**Requirement**:
The lines needed are those below that contain the word "this"; copy each one.

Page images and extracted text
#####

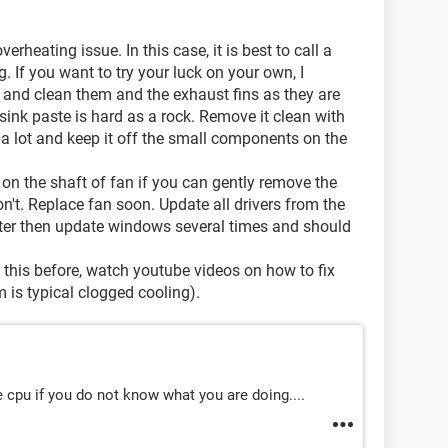
erheating issue. In this case, it is best to call a
. If you want to try your luck on your own, I
and clean them and the exhaust fins as they are
sink paste is hard as a rock. Remove it clean with
a lot and keep it off the small components on the
 on the shaft of fan if you can gently remove the
't. Replace fan soon. Update all drivers from the
ater then update windows several times and should
e this before, watch youtube videos on how to fix
m is typical clogged cooling).
e cpu if you do not know what you are doing....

#####

**Expected output**:
erheating issue. In this case, it is best to call a
e this before, watch youtube videos on how to fix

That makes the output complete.